**Exercise objective:** Output every line from the beginning of the records through the line that contains "dans vos plats du quotidien.", exactly as it appears.

**Data to process:**
================================

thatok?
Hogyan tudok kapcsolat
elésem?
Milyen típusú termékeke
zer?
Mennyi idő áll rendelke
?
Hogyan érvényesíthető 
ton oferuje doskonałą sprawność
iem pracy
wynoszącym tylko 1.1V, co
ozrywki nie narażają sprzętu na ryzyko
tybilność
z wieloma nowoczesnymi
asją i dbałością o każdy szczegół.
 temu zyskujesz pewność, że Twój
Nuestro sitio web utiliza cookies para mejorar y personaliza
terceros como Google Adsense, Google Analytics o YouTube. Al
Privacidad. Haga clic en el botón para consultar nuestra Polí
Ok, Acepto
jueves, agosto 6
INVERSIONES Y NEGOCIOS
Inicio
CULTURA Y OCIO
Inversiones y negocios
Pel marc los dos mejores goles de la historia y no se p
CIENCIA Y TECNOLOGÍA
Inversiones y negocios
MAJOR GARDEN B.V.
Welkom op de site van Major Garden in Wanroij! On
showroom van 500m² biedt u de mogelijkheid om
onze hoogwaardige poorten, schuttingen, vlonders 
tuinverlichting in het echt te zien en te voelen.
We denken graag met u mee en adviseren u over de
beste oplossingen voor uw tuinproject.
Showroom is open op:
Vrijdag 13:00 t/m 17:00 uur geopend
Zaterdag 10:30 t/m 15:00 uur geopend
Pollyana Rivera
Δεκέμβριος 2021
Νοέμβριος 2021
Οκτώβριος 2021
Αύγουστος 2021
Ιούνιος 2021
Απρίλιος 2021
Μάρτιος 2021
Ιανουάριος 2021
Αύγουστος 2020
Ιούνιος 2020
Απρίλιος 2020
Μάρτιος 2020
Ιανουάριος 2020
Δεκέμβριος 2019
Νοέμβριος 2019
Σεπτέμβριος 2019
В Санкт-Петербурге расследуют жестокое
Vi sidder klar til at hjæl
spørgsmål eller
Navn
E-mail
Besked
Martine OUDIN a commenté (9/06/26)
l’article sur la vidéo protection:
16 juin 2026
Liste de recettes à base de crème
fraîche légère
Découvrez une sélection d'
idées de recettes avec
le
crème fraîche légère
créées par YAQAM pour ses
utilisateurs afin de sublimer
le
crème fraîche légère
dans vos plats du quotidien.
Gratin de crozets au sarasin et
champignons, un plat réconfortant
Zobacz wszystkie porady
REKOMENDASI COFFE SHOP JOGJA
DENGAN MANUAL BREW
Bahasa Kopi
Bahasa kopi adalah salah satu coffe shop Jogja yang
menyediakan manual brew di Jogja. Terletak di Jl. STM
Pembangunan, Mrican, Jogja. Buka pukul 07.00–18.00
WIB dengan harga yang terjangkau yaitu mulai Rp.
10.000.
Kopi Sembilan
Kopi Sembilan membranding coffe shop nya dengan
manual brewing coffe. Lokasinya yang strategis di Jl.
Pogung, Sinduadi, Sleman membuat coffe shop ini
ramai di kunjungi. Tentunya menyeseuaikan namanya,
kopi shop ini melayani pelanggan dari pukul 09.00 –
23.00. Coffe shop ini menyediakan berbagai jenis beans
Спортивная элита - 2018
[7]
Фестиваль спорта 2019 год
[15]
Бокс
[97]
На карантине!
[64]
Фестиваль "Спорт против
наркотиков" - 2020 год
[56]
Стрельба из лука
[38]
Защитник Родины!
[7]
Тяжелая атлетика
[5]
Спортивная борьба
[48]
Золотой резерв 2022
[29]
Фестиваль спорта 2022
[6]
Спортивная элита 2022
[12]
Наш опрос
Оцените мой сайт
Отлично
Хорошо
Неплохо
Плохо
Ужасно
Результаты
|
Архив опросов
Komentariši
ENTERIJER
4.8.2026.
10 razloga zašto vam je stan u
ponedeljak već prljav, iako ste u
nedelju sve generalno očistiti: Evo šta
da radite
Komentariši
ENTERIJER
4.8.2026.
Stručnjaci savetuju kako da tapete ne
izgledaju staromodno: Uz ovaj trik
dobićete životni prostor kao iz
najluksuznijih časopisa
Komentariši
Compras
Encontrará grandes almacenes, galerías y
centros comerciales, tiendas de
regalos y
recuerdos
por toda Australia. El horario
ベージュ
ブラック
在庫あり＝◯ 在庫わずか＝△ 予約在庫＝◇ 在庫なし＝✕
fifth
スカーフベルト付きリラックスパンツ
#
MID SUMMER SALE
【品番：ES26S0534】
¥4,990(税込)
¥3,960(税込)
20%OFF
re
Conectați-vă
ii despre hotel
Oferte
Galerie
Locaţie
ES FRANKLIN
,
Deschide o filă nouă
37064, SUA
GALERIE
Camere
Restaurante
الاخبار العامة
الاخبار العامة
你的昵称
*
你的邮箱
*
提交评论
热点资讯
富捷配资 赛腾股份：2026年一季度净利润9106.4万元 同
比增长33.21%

================================

**Response below:**
thatok?
Hogyan tudok kapcsolat
elésem?
Milyen típusú termékeke
zer?
Mennyi idő áll rendelke
?
Hogyan érvényesíthető 
ton oferuje doskonałą sprawność
iem pracy
wynoszącym tylko 1.1V, co
ozrywki nie narażają sprzętu na ryzyko
tybilność
z wieloma nowoczesnymi
asją i dbałością o każdy szczegół.
 temu zyskujesz pewność, że Twój
Nuestro sitio web utiliza cookies para mejorar y personaliza
terceros como Google Adsense, Google Analytics o YouTube. Al
Privacidad. Haga clic en el botón para consultar nuestra Polí
Ok, Acepto
jueves, agosto 6
INVERSIONES Y NEGOCIOS
Inicio
CULTURA Y OCIO
Inversiones y negocios
Pel marc los dos mejores goles de la historia y no se p
CIENCIA Y TECNOLOGÍA
Inversiones y negocios
MAJOR GARDEN B.V.
Welkom op de site van Major Garden in Wanroij! On
showroom van 500m² biedt u de mogelijkheid om
onze hoogwaardige poorten, schuttingen, vlonders 
tuinverlichting in het echt te zien en te voelen.
We denken graag met u mee en adviseren u over de
beste oplossingen voor uw tuinproject.
Showroom is open op:
Vrijdag 13:00 t/m 17:00 uur geopend
Zaterdag 10:30 t/m 15:00 uur geopend
Pollyana Rivera
Δεκέμβριος 2021
Νοέμβριος 2021
Οκτώβριος 2021
Αύγουστος 2021
Ιούνιος 2021
Απρίλιος 2021
Μάρτιος 2021
Ιανουάριος 2021
Αύγουστος 2020
Ιούνιος 2020
Απρίλιος 2020
Μάρτιος 2020
Ιανουάριος 2020
Δεκέμβριος 2019
Νοέμβριος 2019
Σεπτέμβριος 2019
В Санкт-Петербурге расследуют жестокое
Vi sidder klar til at hjæl
spørgsmål eller
Navn
E-mail
Besked
Martine OUDIN a commenté (9/06/26)
l’article sur la vidéo protection:
16 juin 2026
Liste de recettes à base de crème
fraîche légère
Découvrez une sélection d'
idées de recettes avec
le
crème fraîche légère
créées par YAQAM pour ses
utilisateurs afin de sublimer
le
crème fraîche légère
dans vos plats du quotidien.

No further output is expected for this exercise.